Aku mungkin anak pertama, tapi aku tak hidup layaknya anak
pertama. Sudah banyak kekurangan tapi tak cepat untuk memperbaikinya. Justru
aku hidup seperti anak tunggal. Aku tak mensyukuri apa yang telah Allah beri.
Aku hanya bisa menikmati dan menyenangkan diri. Tak senang melihat orang susah
tapi tak bergegas membantu. Hanya karena rasa gengsi. Padahal tidak terbiasa
karena semuanya telah dilakukan oleh orang lain. Mendapat motivasi dan berjanji
untuk berubah, dan dua tiga hari kemudian semuanya kembali biasa. Terus
berulang-ulang. Tak ada tekanan yang memaksa, dan tak ada kesadaran yang
mendalam. Entah mengapa, semangat itu ada. Tapi rasa malas selalu menang, dan
rasa rajin selalu renggang. Bukan tentang mereka memanjakanku atau tidak, justru
aku berada di dalam lingkungan yang terpelajar. Tapi, keegoisanku sangat besar seakan
semua yang aku perbuat sudah benar. Dan akhirnya, justru apa yang menurutku
benar itu salah…
Aku tak pernah ingin mengecewakan orang tua yang amat aku
sayangi. Tak mau menghadirkan rasa sedih pada hari-harinya yang melihat bahwa
anaknya hanya bisa berdiam diri melihat kegagalan yang pedih. Ya, aku merasa
gagal menjadi anak yang bisa membahagiakan dan membanggakan. Usahaku belum
maksimal untuk meraih masa depanku, dan ibadah do’aku belum khusyu’. Mungkin
karena menunda semua itu, impianku juga tertunda. Aku jatuh… Dan aku tak tau
apa yang harus aku lakukan untuk bangkit. Hari demi hari yang ku nantikan
hanyalah pengumaman untuk menentukan langkah masa depanku. Dengan perasaan yang
tak bisa digambarkan.
Aku kecewa pada diriku, mengapa aku bisa sebodoh ini.
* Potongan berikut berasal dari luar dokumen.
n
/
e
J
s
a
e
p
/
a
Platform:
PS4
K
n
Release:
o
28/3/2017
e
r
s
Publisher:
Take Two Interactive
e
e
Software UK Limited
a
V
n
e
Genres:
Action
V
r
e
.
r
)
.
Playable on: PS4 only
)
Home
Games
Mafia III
Mengapa aku tidak begitu mensyukuri apa yang telah Allah beri?
Seandainya bisa memutar waktu, aku hanya ingin memaknai
setiap detikku dengan perjuangan dan ikhtiar. Tapi semuanya terlambat, akhirnya
hasilnya tak seperti yang aku kira. Aku merasa sangat jatuh, sangat jatuh… Dan
aku tak boleh menyesali takdir ini. Karena takdir itu adalah hasil yang kita
lakukan atas ketentuan Allah.
Aku hanya bisa mengisi hari-hariku dengan renungan. Aku
memang pantas dapat ini jika aku meninjau usahaku yang belum ada apa-apanya.
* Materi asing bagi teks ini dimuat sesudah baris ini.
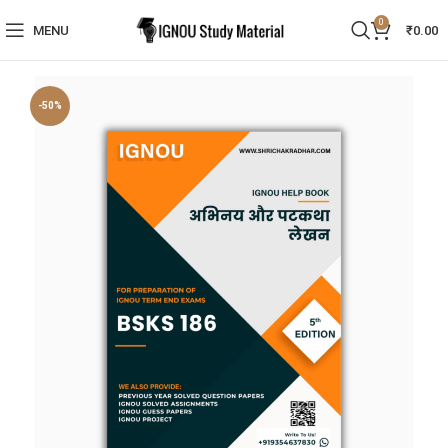
0
MENU
₹
0.00
-50%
Dan aku melihat berbagai sisi, banyak teman-temanku yang aku tau bagaimana
usaha dan perjuangannya dan istiqomahnya dia dalam ibadah. Dan takdirnya sama
sepertiku, gagal.. Tapi, aku masih bisa lihat lengkuk senyum diwajahnya dan
keceriaan yang menggambarkan kepribadiannya yang tak mudah menyerah. Akhirnya,
aku malu. Seharusnya, aku tak pantas jatuh dengan apa yang telah ditentukan. Jika
aku seperti dia, wajar aku bersedih. Tapi melihat dia yang sudah berusaha
mati-matian pada akhirnya gagal, dia tetap percaya bahwa Allah punya rencana
lain.
Mungkin dari jatuhnya ini, aku belajar dari rasa sakit saat
mengecewakan orang yang disayang. Dari orang yang sepantasnya tak mendapatkan
kegagalan. Dan dari jatuhnya harapan yang selama ini di nanti. Aku belajar bagaimana
rasanya untuk tetap bersabar dan tetap pada jalan yang lurus. Dan percaya bahwa
Allah punya rencana lain. Seperti layaknya berenang, jika kamu tak pandai maka
kamu akan tenggelam dalam air, maka itu kamu harus belajar dan berusaha latihan
untuk tetap bisa mengapung diatas air. Tak ada yang instan dalam kesuksesan,
kita harus mencicipi rasanya berada dibawah sehingga memacu untuk berada
diatas. Sehingga saat diatas, kamu tak lupa dengan asalmu yang dulu pernah di
bawah yang akan membuatmu down to earth. Asal tetap yakin dan berusaha, pasti
semuanya akan indah pada waktunya. Yang terpenting, selalu mengingat kepada-Nya
yang menentukan semua ini. Semoga Allah meridhoi kesuksesan dalam masa depanku dan masa depanmu. Aamin... Cheer up!